◆ Saved data entries:

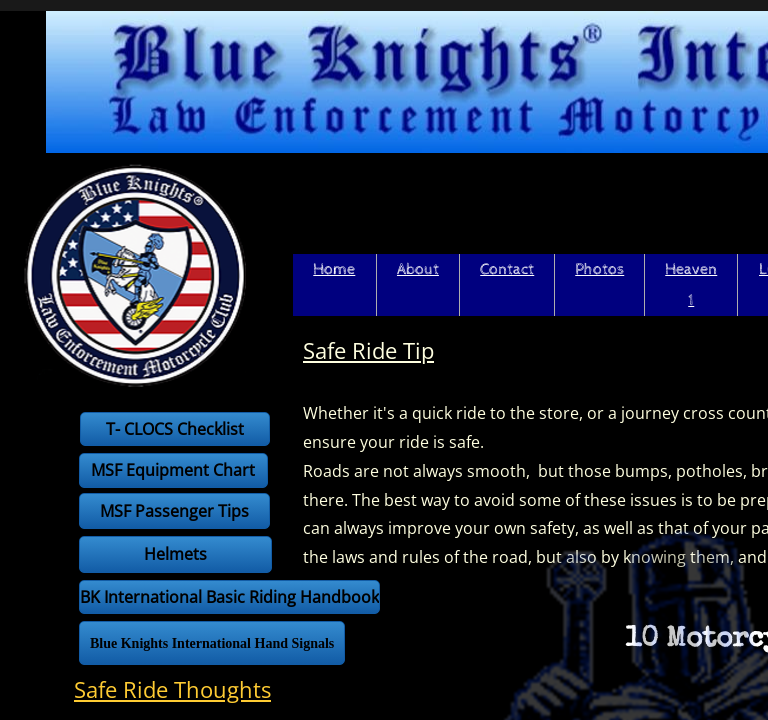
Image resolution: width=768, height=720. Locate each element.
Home (334, 269)
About (418, 269)
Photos (599, 269)
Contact (507, 269)
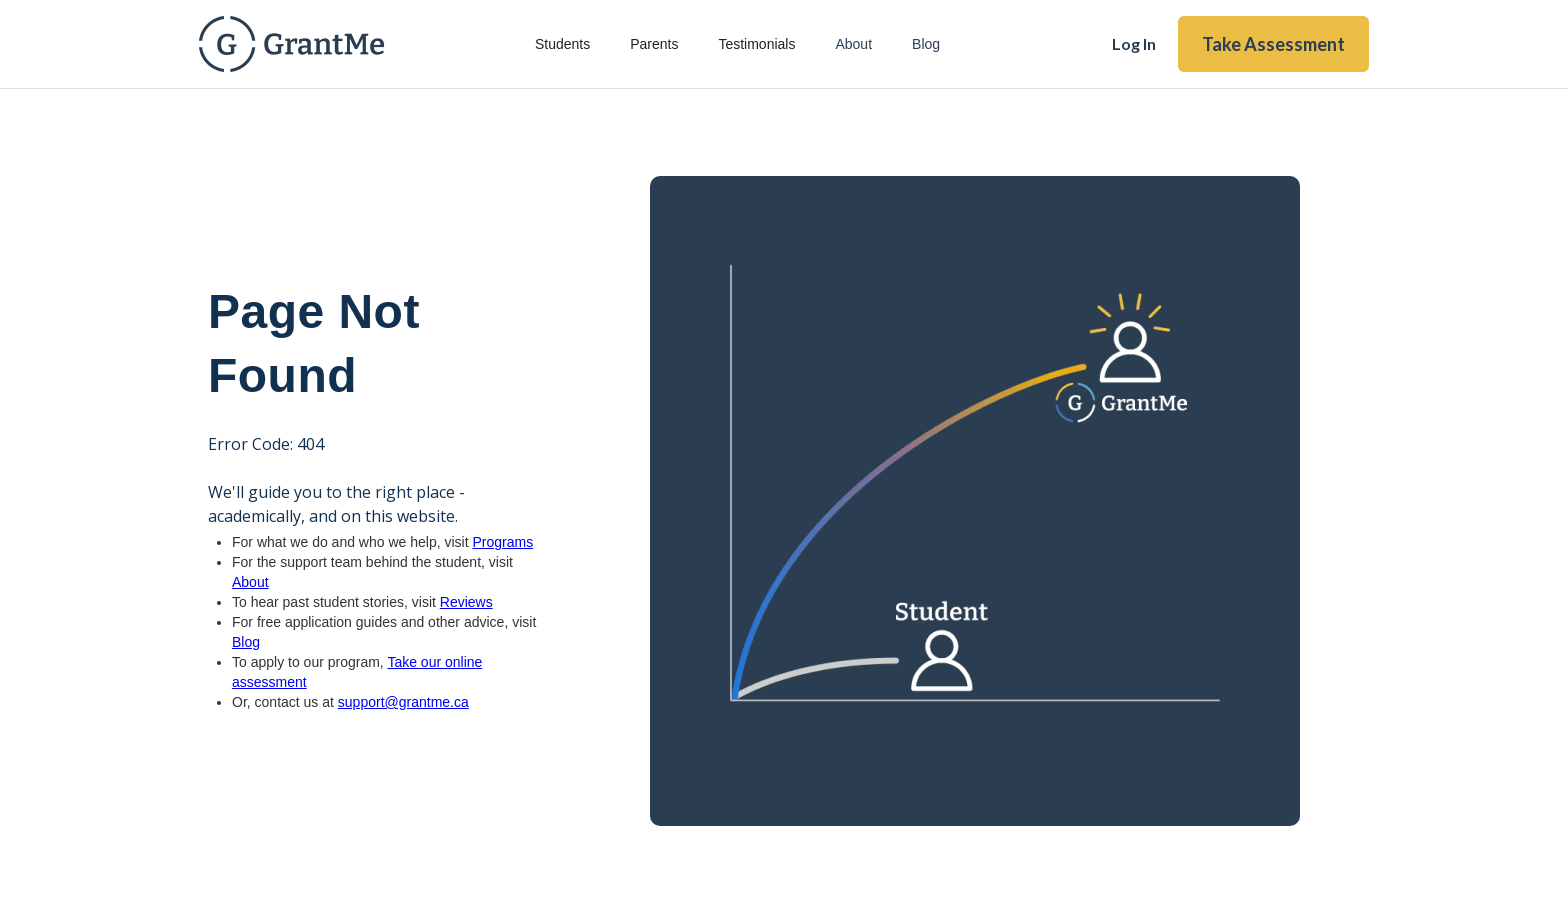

◆ PROBLEM DETAILS:
Write out all the entries word for word, but drop the pictures.

◆ SOLUTION TO THE PROBLEM:
Image resolution: width=768, height=720. Locate each element.
Home (334, 269)
About (418, 269)
Photos (599, 269)
Contact (507, 269)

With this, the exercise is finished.